Konkurrenz zu Microsoft
Google betonte, dass die Patienten den Zugang zu ihren Akten kontrollierten und dass die Google-Health-Daten auf eigenen Rechnern mit besonderen Schutzmaßnahmen aufbewahrt würden. Google konkurriert auf dem Gebiet insbesondere mit Microsoft und dessen HealthVault-Dienst.

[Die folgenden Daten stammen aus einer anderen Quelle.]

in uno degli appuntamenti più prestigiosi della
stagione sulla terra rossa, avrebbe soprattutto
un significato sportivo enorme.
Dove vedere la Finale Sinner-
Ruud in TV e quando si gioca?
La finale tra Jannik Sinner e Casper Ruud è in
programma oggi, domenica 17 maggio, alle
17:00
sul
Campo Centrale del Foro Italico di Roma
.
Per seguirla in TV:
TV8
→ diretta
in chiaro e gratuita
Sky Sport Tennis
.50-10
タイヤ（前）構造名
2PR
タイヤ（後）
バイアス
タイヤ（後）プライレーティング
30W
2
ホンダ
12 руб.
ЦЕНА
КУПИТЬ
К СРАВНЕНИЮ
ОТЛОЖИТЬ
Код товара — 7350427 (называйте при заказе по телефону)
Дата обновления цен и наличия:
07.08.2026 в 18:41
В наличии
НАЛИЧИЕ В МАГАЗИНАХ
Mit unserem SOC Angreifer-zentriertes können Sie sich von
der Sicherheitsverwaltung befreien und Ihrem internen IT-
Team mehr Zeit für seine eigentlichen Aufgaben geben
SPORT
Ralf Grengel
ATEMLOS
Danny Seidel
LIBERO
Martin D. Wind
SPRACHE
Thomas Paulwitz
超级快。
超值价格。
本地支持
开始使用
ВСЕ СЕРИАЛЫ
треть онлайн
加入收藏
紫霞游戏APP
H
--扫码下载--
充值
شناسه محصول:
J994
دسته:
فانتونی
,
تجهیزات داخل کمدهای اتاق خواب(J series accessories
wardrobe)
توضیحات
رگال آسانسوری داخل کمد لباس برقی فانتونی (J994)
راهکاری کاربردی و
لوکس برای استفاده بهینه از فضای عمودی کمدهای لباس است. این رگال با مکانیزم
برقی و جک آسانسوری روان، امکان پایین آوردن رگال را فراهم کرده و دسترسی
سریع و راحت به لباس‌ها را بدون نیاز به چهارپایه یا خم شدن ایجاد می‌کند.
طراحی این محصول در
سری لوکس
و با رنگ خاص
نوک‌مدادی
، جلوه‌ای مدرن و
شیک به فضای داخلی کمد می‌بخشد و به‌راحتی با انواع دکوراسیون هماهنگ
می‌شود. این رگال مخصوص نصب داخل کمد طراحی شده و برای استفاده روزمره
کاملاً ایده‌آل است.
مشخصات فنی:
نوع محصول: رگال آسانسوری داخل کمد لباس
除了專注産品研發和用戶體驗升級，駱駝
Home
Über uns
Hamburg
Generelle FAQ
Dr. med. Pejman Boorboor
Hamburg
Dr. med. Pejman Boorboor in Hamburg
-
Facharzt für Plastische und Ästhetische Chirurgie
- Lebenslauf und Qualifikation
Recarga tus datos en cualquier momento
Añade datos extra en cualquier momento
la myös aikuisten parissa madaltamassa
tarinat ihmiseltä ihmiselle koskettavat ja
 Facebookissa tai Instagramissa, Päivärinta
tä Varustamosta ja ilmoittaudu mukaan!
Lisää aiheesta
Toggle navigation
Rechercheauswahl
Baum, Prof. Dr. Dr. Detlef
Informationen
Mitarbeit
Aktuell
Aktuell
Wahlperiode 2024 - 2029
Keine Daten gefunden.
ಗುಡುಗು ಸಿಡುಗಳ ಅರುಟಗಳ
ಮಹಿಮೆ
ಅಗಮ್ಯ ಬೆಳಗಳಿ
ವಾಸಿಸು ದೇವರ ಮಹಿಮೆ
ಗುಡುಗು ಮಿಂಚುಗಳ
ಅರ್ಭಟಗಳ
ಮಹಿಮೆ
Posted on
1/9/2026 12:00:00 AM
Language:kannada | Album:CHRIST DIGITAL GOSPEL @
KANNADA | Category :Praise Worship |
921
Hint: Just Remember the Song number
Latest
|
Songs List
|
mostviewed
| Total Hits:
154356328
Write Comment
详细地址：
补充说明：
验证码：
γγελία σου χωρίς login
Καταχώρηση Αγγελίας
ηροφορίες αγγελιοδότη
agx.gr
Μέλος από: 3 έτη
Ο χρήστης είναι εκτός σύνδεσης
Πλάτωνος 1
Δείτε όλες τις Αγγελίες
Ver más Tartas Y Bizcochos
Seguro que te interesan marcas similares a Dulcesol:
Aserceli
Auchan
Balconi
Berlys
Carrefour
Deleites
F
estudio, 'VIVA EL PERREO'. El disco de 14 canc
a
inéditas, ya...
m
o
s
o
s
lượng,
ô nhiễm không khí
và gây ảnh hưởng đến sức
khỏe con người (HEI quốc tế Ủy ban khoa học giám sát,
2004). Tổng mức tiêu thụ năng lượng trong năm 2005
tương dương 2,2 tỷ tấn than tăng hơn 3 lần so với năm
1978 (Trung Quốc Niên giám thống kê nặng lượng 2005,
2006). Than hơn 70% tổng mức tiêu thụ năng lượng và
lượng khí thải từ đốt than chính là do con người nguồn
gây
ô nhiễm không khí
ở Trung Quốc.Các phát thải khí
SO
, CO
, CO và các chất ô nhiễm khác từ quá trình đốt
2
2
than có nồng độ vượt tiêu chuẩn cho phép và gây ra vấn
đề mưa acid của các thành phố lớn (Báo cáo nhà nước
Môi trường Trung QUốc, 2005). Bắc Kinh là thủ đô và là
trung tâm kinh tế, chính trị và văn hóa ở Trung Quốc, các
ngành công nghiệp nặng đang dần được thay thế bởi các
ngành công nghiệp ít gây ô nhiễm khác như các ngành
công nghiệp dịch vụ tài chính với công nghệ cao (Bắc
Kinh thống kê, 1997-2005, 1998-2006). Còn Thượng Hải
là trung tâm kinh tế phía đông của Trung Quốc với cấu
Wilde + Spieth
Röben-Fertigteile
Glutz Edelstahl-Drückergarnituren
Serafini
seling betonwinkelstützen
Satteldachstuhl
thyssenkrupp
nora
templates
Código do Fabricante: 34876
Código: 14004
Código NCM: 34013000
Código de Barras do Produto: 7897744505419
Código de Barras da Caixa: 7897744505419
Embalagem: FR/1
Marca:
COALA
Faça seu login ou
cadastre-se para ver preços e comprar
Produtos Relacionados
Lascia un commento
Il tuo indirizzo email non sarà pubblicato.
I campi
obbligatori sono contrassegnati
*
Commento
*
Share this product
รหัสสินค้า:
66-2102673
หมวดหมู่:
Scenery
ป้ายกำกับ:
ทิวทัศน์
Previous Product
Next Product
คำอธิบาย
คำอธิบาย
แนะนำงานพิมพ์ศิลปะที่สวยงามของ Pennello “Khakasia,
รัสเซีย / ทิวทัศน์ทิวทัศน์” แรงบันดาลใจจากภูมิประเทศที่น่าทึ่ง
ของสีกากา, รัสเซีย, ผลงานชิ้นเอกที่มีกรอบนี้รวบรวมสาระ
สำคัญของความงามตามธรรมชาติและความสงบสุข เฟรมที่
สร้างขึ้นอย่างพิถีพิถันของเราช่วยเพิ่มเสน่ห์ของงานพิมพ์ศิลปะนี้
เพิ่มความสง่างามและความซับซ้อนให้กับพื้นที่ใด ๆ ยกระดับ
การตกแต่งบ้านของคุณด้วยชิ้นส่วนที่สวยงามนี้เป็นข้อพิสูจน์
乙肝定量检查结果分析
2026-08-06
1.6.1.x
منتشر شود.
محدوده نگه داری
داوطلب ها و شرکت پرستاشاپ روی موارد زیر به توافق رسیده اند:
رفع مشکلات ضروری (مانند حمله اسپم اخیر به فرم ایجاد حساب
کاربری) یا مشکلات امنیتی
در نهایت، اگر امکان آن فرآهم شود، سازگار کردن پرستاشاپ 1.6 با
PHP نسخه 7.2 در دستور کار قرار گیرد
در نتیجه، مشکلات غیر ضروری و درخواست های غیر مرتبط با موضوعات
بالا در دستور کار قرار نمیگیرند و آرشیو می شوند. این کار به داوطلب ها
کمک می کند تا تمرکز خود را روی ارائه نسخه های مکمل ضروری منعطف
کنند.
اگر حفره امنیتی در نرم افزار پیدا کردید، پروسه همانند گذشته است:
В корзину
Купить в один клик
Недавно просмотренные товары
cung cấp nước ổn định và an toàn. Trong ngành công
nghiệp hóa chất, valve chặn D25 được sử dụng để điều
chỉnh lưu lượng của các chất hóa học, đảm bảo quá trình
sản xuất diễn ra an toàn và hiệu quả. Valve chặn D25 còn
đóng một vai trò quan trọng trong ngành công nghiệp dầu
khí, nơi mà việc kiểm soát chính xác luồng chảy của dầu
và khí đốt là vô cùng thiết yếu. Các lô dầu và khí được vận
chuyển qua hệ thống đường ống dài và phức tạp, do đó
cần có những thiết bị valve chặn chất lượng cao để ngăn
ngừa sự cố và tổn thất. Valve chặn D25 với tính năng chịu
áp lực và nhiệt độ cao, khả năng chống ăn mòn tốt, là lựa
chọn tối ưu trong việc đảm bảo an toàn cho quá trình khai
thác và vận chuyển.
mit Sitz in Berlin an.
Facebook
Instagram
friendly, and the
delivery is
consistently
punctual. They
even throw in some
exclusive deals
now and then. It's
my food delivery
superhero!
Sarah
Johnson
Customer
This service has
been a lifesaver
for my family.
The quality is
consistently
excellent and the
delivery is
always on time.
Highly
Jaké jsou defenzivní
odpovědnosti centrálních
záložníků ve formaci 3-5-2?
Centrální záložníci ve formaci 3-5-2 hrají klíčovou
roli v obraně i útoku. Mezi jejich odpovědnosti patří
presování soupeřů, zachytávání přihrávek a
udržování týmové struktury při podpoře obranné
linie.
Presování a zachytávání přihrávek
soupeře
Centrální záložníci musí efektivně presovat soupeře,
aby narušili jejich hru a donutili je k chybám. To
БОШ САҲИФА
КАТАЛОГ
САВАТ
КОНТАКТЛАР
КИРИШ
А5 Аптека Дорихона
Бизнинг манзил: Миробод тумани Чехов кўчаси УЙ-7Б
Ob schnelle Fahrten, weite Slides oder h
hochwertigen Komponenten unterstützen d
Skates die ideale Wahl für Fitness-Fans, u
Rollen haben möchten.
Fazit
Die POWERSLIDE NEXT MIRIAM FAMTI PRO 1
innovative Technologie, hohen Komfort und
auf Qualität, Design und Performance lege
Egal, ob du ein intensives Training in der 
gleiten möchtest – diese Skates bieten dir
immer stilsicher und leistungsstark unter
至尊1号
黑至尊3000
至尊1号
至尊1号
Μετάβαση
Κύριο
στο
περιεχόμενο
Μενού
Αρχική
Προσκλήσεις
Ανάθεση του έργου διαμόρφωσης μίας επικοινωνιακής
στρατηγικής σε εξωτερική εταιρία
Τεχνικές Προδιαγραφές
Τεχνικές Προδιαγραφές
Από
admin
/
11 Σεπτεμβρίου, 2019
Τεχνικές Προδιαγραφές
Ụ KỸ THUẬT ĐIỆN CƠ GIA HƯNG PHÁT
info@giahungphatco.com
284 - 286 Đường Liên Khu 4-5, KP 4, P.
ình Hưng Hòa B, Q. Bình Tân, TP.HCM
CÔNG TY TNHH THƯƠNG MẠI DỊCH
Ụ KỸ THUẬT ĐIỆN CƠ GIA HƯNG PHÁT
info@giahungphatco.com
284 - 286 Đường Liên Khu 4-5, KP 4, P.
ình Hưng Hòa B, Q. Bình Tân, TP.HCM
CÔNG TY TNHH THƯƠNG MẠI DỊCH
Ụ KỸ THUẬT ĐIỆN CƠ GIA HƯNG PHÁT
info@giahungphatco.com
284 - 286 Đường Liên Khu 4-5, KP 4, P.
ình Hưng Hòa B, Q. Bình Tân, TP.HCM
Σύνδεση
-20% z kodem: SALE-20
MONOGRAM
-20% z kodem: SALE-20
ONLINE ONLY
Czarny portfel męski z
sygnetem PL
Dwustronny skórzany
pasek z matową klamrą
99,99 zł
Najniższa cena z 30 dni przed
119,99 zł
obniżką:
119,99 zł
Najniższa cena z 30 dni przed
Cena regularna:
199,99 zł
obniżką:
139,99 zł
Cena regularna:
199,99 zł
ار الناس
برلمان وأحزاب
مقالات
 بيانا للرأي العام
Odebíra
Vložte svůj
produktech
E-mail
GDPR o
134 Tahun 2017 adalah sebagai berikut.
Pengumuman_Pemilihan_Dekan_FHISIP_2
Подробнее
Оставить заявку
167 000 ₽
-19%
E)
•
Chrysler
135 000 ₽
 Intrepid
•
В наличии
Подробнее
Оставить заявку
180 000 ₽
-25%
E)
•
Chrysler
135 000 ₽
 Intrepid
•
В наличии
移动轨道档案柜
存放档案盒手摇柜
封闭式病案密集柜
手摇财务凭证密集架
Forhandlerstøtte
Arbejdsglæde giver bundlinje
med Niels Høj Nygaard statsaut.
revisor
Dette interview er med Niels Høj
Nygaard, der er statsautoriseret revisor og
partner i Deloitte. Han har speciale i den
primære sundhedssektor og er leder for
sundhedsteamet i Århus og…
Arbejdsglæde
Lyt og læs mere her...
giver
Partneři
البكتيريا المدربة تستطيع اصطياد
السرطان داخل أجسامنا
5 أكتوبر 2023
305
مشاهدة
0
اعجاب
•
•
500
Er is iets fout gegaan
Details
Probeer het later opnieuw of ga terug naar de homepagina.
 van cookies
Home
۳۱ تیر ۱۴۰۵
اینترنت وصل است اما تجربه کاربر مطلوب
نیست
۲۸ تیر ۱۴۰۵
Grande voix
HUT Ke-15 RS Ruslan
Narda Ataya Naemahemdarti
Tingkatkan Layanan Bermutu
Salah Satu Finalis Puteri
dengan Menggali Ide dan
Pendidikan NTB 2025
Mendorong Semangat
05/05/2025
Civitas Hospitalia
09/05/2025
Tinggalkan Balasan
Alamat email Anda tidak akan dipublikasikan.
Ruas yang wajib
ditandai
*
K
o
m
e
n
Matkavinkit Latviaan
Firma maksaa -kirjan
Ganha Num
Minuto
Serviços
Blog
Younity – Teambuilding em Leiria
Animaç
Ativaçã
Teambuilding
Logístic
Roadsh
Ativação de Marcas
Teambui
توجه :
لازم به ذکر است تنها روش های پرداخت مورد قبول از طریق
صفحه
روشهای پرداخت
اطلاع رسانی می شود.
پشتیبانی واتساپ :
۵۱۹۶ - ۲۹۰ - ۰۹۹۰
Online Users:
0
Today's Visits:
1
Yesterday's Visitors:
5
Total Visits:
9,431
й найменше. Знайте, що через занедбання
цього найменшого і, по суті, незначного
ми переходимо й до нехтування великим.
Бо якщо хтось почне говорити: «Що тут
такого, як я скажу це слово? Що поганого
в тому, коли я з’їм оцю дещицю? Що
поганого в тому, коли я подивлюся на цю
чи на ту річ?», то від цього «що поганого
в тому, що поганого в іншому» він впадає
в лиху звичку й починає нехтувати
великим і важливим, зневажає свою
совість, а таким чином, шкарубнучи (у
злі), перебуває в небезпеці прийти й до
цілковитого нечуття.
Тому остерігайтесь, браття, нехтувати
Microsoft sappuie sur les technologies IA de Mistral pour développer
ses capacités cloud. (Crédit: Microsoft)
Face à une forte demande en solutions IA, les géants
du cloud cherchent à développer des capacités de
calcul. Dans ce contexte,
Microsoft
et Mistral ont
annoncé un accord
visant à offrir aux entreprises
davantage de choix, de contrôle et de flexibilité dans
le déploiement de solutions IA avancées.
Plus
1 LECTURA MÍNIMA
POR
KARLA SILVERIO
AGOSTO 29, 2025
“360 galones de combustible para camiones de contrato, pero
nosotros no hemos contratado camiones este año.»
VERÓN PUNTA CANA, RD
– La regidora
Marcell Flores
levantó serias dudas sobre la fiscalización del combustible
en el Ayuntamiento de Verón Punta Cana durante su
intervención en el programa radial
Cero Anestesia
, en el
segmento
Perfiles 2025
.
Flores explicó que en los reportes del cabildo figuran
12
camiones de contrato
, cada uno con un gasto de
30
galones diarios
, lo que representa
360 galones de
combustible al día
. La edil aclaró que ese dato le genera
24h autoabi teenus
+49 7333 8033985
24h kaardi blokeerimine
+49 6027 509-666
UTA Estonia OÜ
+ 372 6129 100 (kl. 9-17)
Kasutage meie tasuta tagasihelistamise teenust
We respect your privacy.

Virtuelle Pillenschachtel hilft
Google arbeitet mit Krankenhäusern und US-Apotheken-Ketten wie Walgreen oder Longs Drug Stores zusammen. Benutzer können ihre Akten von ihren behandelten Ärzten und Krankenhäusern hochladen lassen. Eine "virtuelle Pillenschachtel" erinnert an die richtige Einnahmezeit, bietet Hintergrundinformationen zu den Medikamenten und informiert über Neben- und Wechselwirkungen. Andere Funktionen sind die Suche nach Ärzten und die Möglichkeit, Termine online zu vereinbaren.

Datenschutz thematisiert
Googles Vizepräsidentin für Suchdienste, Marissa Mayer, betonte bei der Vorstellung von Health die zusätzlichen Sicherheitsmaßnahmen. Es sei der stärkste Datenschutz im Einsatz, den Google habe aufbauen können, sagte sie.

Bedenken der Kunden
Der Geschäftsbereich für die Speicherung und Verwaltung von Patientendaten ist vergleichweise jung. Neben Google Health und HealthVault ist auch Revolution Health in dem Bereich tätig, ein Start-Up-Unternehmen, das von dem ehemaligen AOL-Vorsitzenden Steve Chase unterstützt wird. Alle haben sich dem Prinzip verschrieben, dass der Patient die Kontrolle über seine Daten behalten soll. Allerdings schreckten insbesondere Datenschutzbedenken noch Kunden ab, sagte der Experte Andrew Rocklin von Diamond Management & Technology Consultants.